On top of other initial start-up costs such as purchasing stock or merchandise, arranging insurance, budgeting for staff overheads and (if you don’t own the building) allocating funds to pay rent, there are often costs involved in installing assets to fit-out the new space before you can open the doors for business.
What commercial property tenants are often unaware of is that they are entitled to claim deductions in the form of depreciation for many of the assets installed during the fit-out of a property.
As a building gets older and the items within it age, they depreciate in value. The Australian Taxation Office (ATO) allows commercial tenants and building owners to claim deductions for the wear and tear of the structural and fixed items within a property as well as for the easily removable plant and equipment items contained within the property.
Depending on the construction commencement date, the type of commercial property and its use, capital works deductions can be claimed at a rate of either 2.5% or 4% by the owner each year for any structural or fixed items contained within the property.
When depreciation is being applied to removable plant and equipment items within a property it becomes far more complicated. This is because both the owner and the tenants of the property can claim deductions for the depreciation of items.
Commercial tenants are able to claim depreciation for any fit-out they add to a property once their lease starts.
Examples of common business assets installed during a fit-out include:
- Carpets
- Air-conditioning units
- Fire fighting equipment
- Desks
- Blinds
- Shelving and
- Security systems.
The owner can also simultaneously claim deductions for any plant and equipment items originally contained within the property.
Each plant and equipment item should be depreciated based on its individual effective life as set by the ATO for the item’s owner. However some assets will also entitle the owner to claim an immediate write-off or to add them to a low-value pool to increase deductions sooner if they meet certain requirements as outlined by the ATO.

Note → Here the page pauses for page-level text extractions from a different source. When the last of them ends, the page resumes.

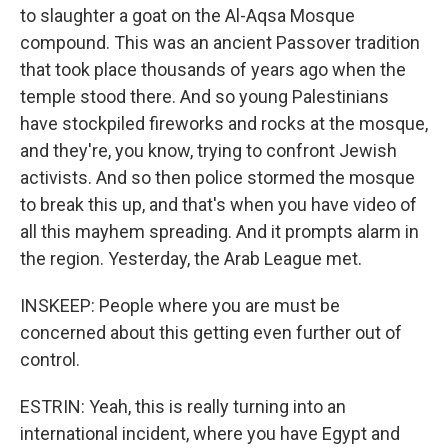
to slaughter a goat on the Al-Aqsa Mosque
compound. This was an ancient Passover tradition
that took place thousands of years ago when the
temple stood there. And so young Palestinians
have stockpiled fireworks and rocks at the mosque,
and they're, you know, trying to confront Jewish
activists. And so then police stormed the mosque
to break this up, and that's when you have video of
all this mayhem spreading. And it prompts alarm in
the region. Yesterday, the Arab League met.
INSKEEP: People where you are must be
concerned about this getting even further out of
control.
ESTRIN: Yeah, this is really turning into an
international incident, where you have Egypt and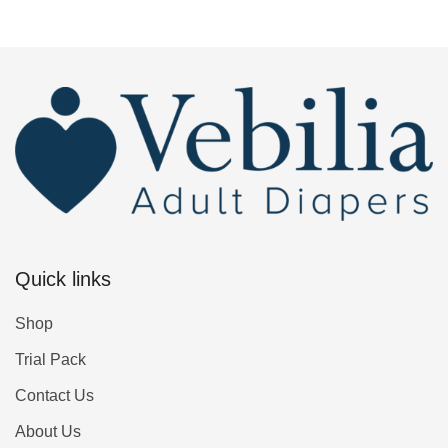
Quick links
Shop
Trial Pack
Contact Us
About Us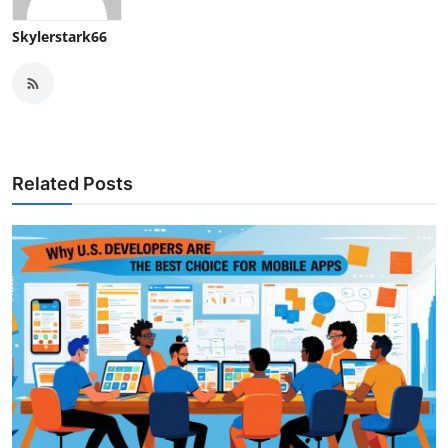
Skylerstark66
Related Posts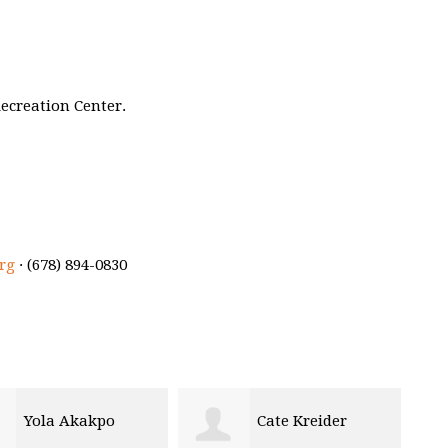
ecreation Center.
rg
· (678) 894-0830
Cate Kreider
Jana Alza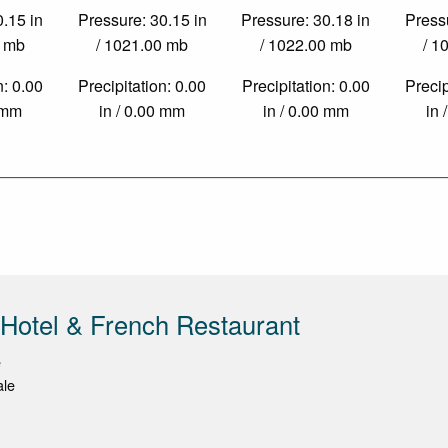
0.15 in
Pressure: 30.15 in
Pressure: 30.18 in
Pressu
0 mb
/ 1021.00 mb
/ 1022.00 mb
/ 1
n: 0.00
Precipitation: 0.00
Precipitation: 0.00
Precip
0 mm
in / 0.00 mm
in / 0.00 mm
in 
 Hotel & French Restaurant
e
ale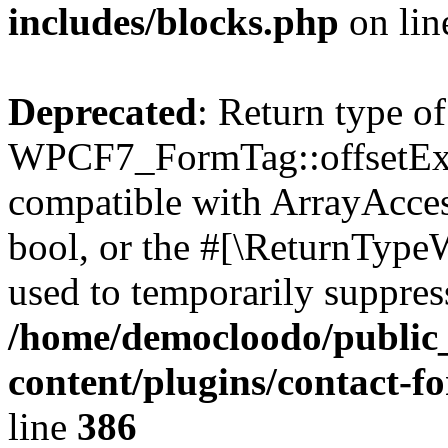
includes/blocks.php
on li
Deprecated
: Return type of
WPCF7_FormTag::offsetExist
compatible with ArrayAccess
bool, or the #[\ReturnTypeW
used to temporarily suppress
/home/democloodo/public
content/plugins/contact-f
line
386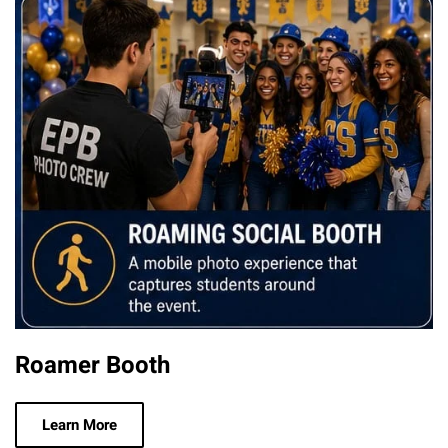
Roamer Booth
Learn More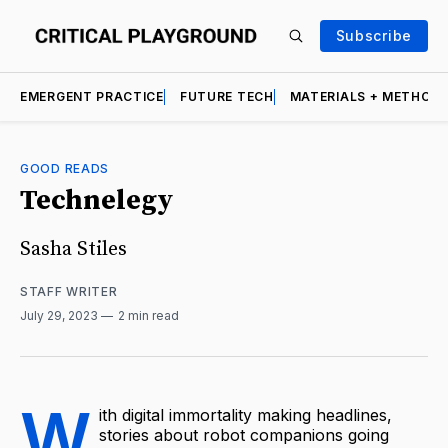
Subscribe
EMERGENT PRACTICE
FUTURE TECH
MATERIALS + METHOD
GOOD READS
Technelegy
Sasha Stiles
STAFF WRITER
July 29, 2023
2 min read
W
ith digital immortality making headlines,
stories about robot companions going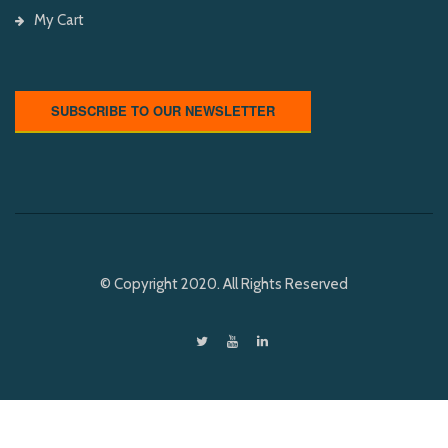
My Cart
SUBSCRIBE TO OUR NEWSLETTER
© Copyright 2020. All Rights Reserved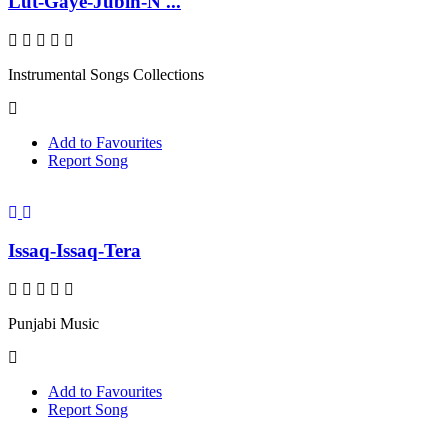
Lut-Gaye-Jubin-N ...
Instrumental Songs Collections
Add to Favourites
Report Song
Issaq-Issaq-Tera
Punjabi Music
Add to Favourites
Report Song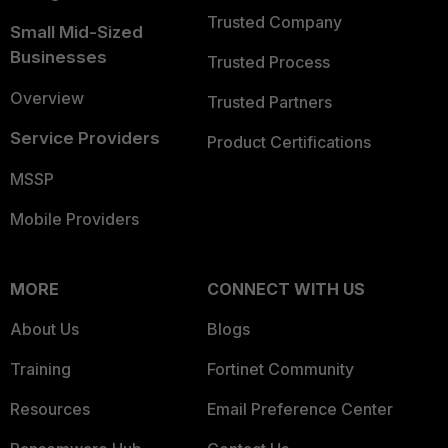
Trusted Company
Small Mid-Sized
Businesses
Trusted Process
Overview
Trusted Partners
Service Providers
Product Certifications
MSSP
Mobile Providers
MORE
CONNECT WITH US
About Us
Blogs
Training
Fortinet Community
Resources
Email Preference Center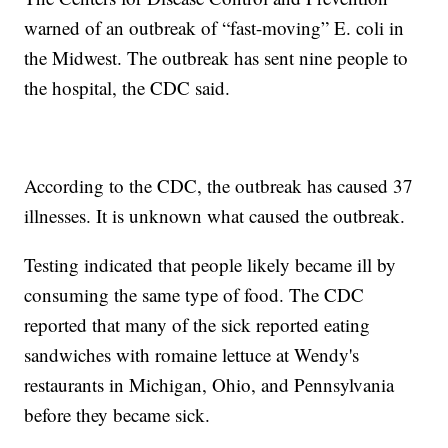
warned of an outbreak of “fast-moving” E. coli in
the Midwest. The outbreak has sent nine people to
the hospital, the CDC said.
According to the CDC, the outbreak has caused 37
illnesses. It is unknown what caused the outbreak.
Testing indicated that people likely became ill by
consuming the same type of food. The CDC
reported that many of the sick reported eating
sandwiches with romaine lettuce at Wendy's
restaurants in Michigan, Ohio, and Pennsylvania
before they became sick.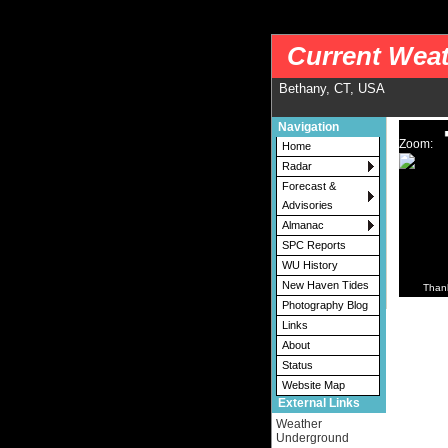
nws-alerts: Checking more than four warning/county codes can delay the loading of
Current Weat
Bethany, CT, USA
Navigation
Zoom:
Home
Radar
Forecast &
Advisories
Almanac
SPC Reports
WU History
New Haven Tides
Than
Photography Blog
Links
About
Status
Website Map
External Links
Weather
Underground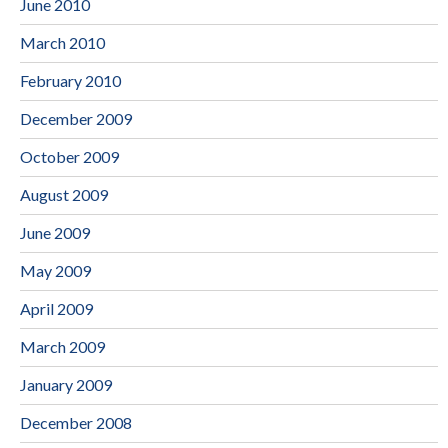
June 2010
March 2010
February 2010
December 2009
October 2009
August 2009
June 2009
May 2009
April 2009
March 2009
January 2009
December 2008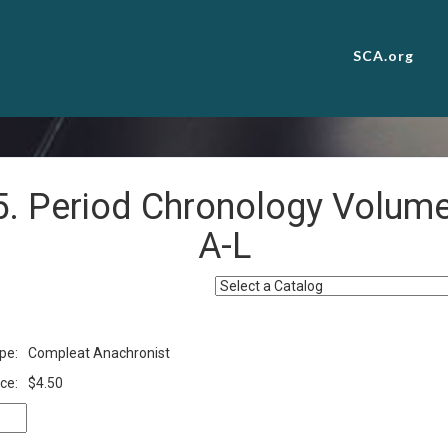
SCA.org
5. Period Chronology Volume 
A-L
pe:
Compleat Anachronist
ce:
$4.50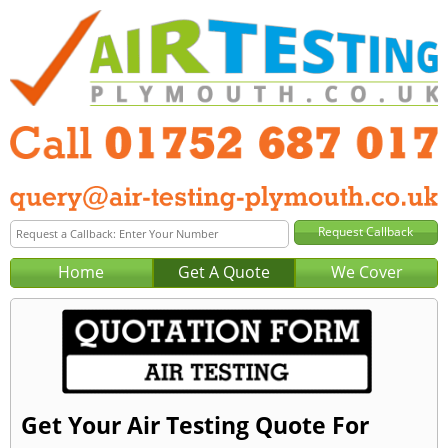
Home
Get A Quote
We Cover
Get Your Air Testing Quote For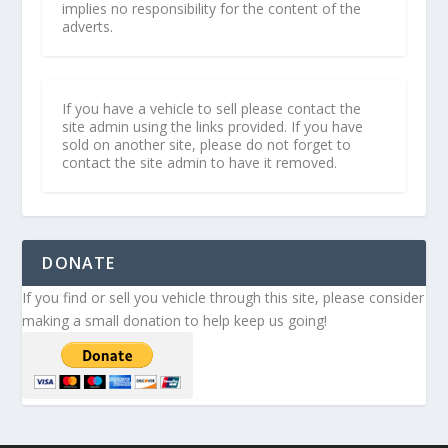
implies no responsibility for the content of the
adverts.
If you have a vehicle to sell please contact the
site admin using the links provided. If you have
sold on another site, please do not forget to
contact the site admin to have it removed.
DONATE
If you find or sell you vehicle through this site, please consider
making a small donation to help keep us going!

Depending on lease conditions, if a tenant vacates a building and does not remove the fit-out from the building, the owner of the property may still be able to claim any remaining depreciation for these items. However, if a tenant’s lease stipulates that the property must be returned to its original condition at the end of the lease, the tenant can benefit by claiming any remaining depreciation on the items which are removed and scrapped from the property.
To ensure that depreciation deductions are maximised for both owners and tenants, it is recommended that both parties request a quote to arrange a tax depreciation schedule. We can provide separate schedules for the owner and the tenant which will outline the deductions available for each party.
These deductions can be beneficial to both the tenants and the owner of the property in improving their cash flow and in reducing the annual costs of renting or holding the property.
Thanks
If a tenants vacates a commercial property but is still paying rent until the end of the lease are they able to claim depreciation on items which are scrapped from the property?
Hi Elise,
Thank you for your query. It is recommended to check the conditions of the lease as this may stipulate details about when tenants are able to remove plant and equipment assets or claim any remaining depreciable value for assets being removed and scrapped when leaving the premises. It can also depend on if the property was income producing at the time of disposal and whether the item is classified as capital works or as plant and equipment (if plant and equipment – it can also depend on whether the item has been allocated to a low-value pool). An Accountant may need to make a balancing adjustment on disposal of some assets which could count towards the tenants assessable income.